Sentenza scelta dal dott. Domenico Cirasole direttore del sito giuridico http://www.gadit.it/

Svolgimento del processo – Motivi della decisione

Con istanza del 13 luglio 2010 A.A., ristretto al regime di cui all’art. 41 bis O.P., ha chiesto al Tribunale del riesame di Catania l’immediata propria scarcerazione per decorrenza dei termini massimi di custodia cautelare. Sull’istanza si è provveduto in calce, in data 15 luglio 2010, disponendo che la questione fosse trattata all’udienza di quello stesso giorno, sul cui ruolo nelle more era stato rifissato il procedimento.

Contro tale provvedimento, l’ A. propone ricorso per Cassazione – ai sensi dell’art. 606 c.p.p., comma 1, lett. e), – dolendosi della circostanza che "dopo la riserva formulata dal tribunale del riesame di Catania il 26/5/2010 è trascorso il tempo previsto dalla legge senza che lacuna decisione è stata presa".

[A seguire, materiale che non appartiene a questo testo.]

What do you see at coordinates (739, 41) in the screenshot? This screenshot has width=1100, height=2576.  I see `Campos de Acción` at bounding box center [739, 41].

Il ricorso è manifestamente infondato.

Innanzitutto va evidenziato che il provvedimento impugnato non ha alcuna valenza decisoria, trattandosi di un mero provvedimento ordinatorio con cui l’istanza dell’ A. veniva posta all’attenzione del collegio che avrebbe dovuto tenere udienza il 15 luglio 2010.

Consegue la non impugnabilità dello stesso.

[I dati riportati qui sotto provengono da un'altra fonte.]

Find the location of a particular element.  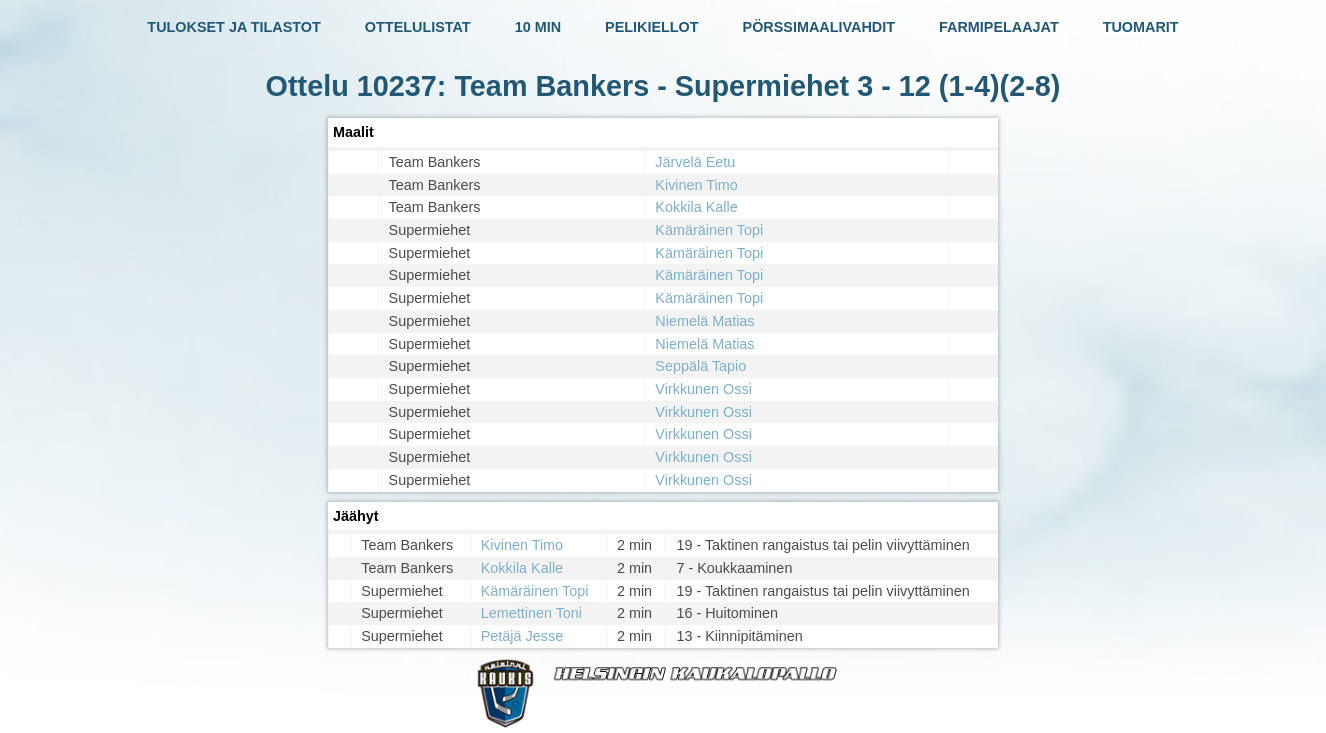

Kokkila Kalle is located at coordinates (696, 207).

L’originaria istanza, peraltro, è rivolta al giudice incompetente, in quanto l’eventuale scarcerazione per decorrenza dei termini deve essere proposta al giudice che procede nel merito e che ha in carico la gestione della misura cautelare, non già al tribunale del riesame investito unicamente di giudizio di appello avverso la medesima misura.

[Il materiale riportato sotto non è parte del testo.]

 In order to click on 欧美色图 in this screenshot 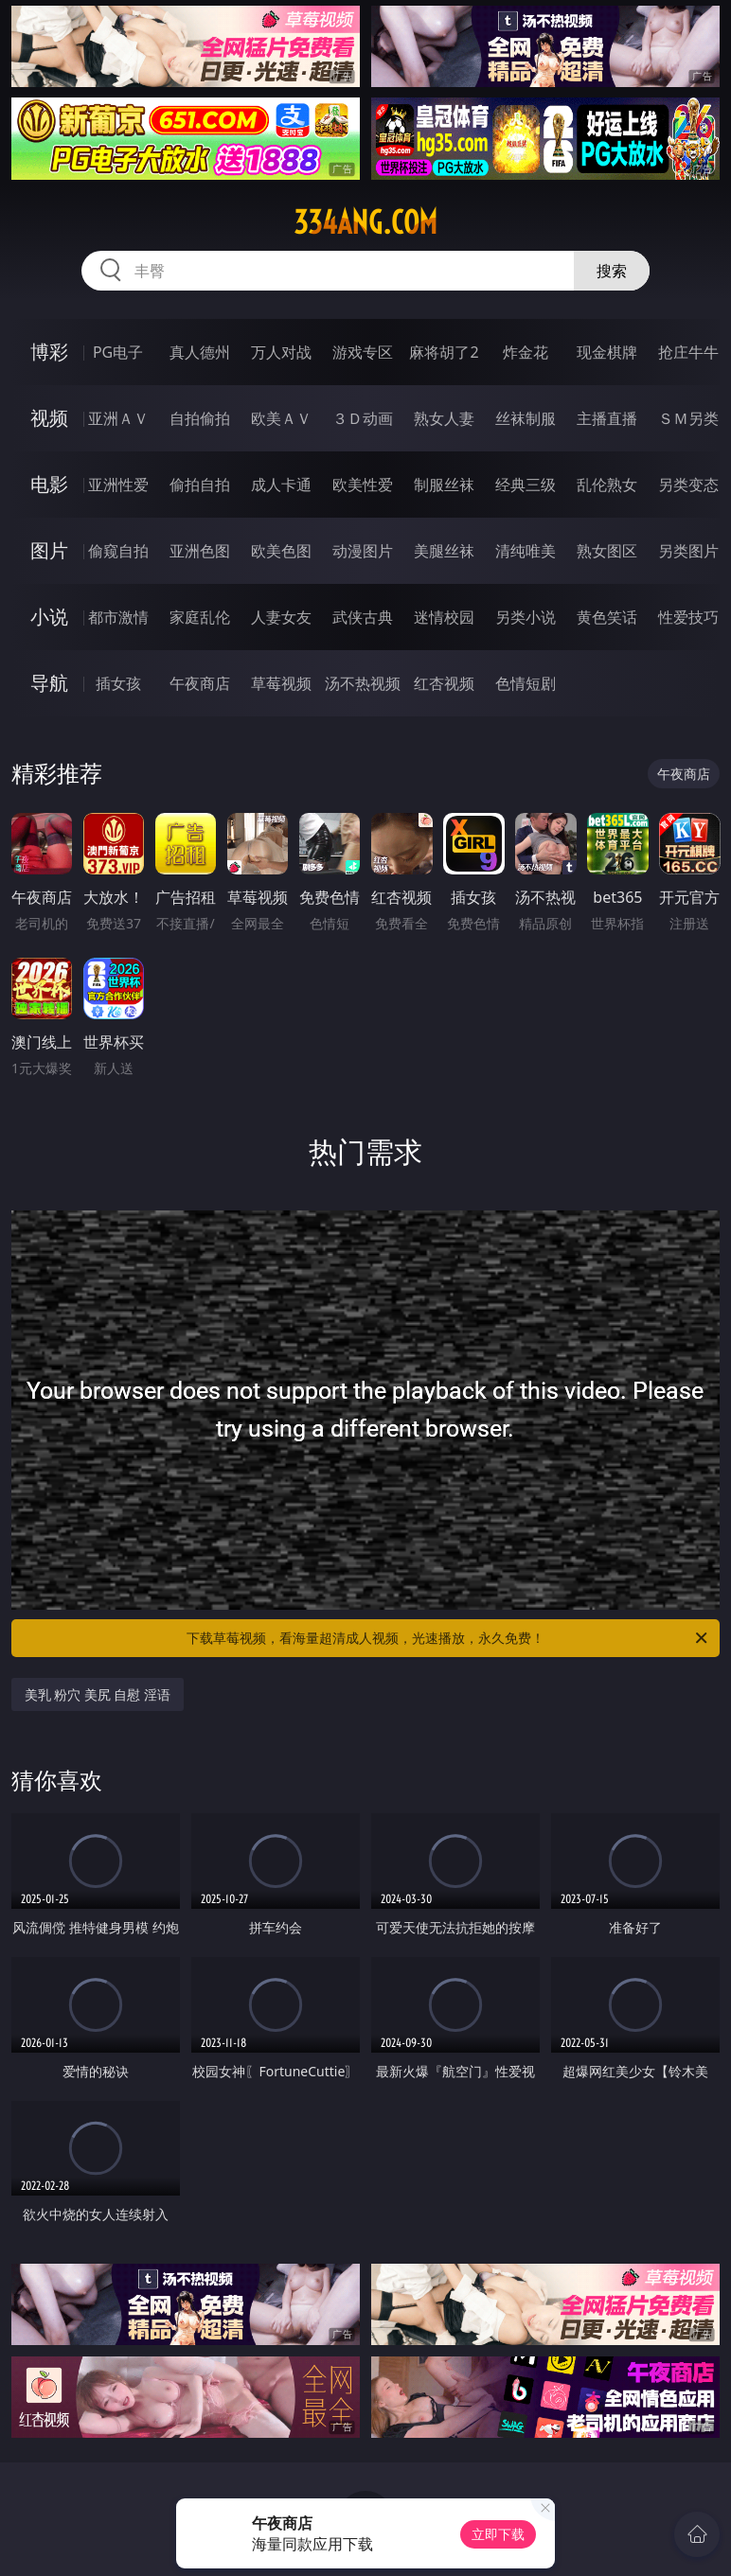, I will do `click(281, 550)`.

Infine, il motivo dedotto non è ascrivibile ad alcuna delle tipologie di vizi deducibili in Cassazione, dal momento che si tratta – a ben vedere – non della censura del provvedimento impugnato, ma della diretta reiterazione dell’istanza in grado superiore.

Il ricorso va, pertanto, dichiarato inammissibile con conseguente condanna alle spese processuali e a pena pecuniaria, potendosi ravvisare profili di colpa nella causa di inammissibilità.
P.Q.M.

Dichiara inammissibile il ricorso e condanna il ricorrente al pagamento delle spese processuali e della somma di Euro 1.000,00 alla Cassa delle ammende.

Testo non ufficiale. La sola stampa del bollettino ufficiale ha carattere legale.